_Problem description_. Beneath this line sits some data. Return only its lines from the one holding "Passwort vergessen?" through the one holding "40,500円（12回／一括前納支払※", inclusive, exactly, with the images removed.

Recorded data
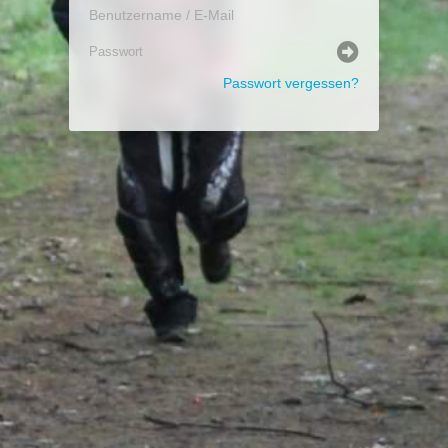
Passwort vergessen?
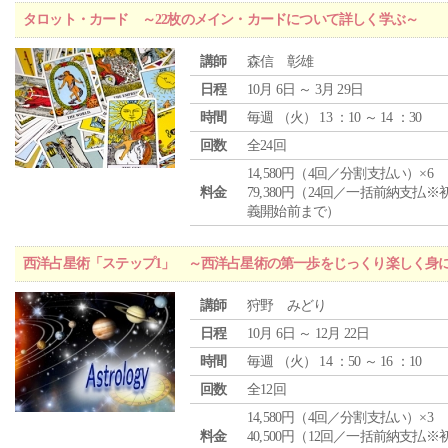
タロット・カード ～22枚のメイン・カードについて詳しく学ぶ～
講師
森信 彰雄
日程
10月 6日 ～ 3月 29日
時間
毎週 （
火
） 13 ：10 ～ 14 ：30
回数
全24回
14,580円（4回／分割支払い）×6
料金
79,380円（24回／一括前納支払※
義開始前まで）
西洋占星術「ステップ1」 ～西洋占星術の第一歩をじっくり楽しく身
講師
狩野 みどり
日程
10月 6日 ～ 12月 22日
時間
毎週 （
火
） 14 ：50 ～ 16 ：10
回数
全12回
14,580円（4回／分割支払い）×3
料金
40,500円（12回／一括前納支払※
* * *
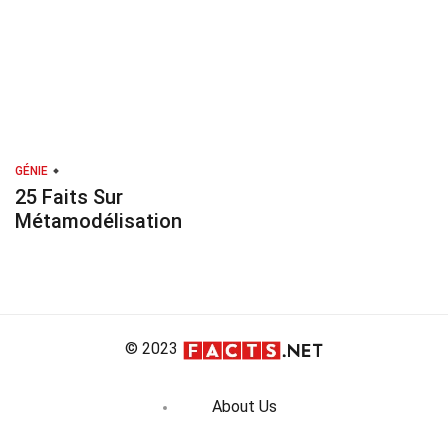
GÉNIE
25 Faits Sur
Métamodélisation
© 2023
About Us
---
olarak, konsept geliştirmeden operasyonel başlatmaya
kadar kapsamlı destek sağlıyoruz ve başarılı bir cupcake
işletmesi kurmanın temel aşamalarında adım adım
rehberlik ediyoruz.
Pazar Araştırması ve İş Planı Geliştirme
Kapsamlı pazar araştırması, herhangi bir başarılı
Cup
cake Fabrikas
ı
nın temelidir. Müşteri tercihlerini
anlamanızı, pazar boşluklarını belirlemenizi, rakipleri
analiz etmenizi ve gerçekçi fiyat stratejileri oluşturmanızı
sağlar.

_Answer_.
Passwort vergessen?
タロット・カード ～22枚のメイン・カードについて詳しく学ぶ～
講師
森信 彰雄
日程
10月 6日 ～ 3月 29日
時間
毎週 （
火
） 13 ：10 ～ 14 ：30
回数
全24回
14,580円（4回／分割支払い）×6
料金
79,380円（24回／一括前納支払※
義開始前まで）
西洋占星術「ステップ1」 ～西洋占星術の第一歩をじっくり楽しく身
講師
狩野 みどり
日程
10月 6日 ～ 12月 22日
時間
毎週 （
火
） 14 ：50 ～ 16 ：10
回数
全12回
14,580円（4回／分割支払い）×3
料金
40,500円（12回／一括前納支払※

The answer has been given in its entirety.